ABOUT THIS EXERCISE: The records below are made of lines; count those holding the word "Azure" and give the number only.

Page-level text extractions:
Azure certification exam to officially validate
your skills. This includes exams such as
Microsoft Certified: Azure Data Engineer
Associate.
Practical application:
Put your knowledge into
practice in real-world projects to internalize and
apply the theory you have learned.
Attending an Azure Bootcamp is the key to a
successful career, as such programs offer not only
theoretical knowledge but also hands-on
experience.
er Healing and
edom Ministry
--
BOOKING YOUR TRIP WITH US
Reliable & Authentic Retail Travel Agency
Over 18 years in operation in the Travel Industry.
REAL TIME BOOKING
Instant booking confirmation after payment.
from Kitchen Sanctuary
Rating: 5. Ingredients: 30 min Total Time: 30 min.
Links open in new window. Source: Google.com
==
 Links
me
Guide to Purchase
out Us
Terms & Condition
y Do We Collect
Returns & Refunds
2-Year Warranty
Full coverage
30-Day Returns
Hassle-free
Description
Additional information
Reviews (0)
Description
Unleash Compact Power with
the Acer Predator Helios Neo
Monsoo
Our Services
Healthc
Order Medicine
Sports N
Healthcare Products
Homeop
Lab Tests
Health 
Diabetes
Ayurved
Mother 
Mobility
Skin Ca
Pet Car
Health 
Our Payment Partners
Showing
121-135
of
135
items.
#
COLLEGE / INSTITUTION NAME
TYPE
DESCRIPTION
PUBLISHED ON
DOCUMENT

ANSWER FOR THIS EXERCISE: 3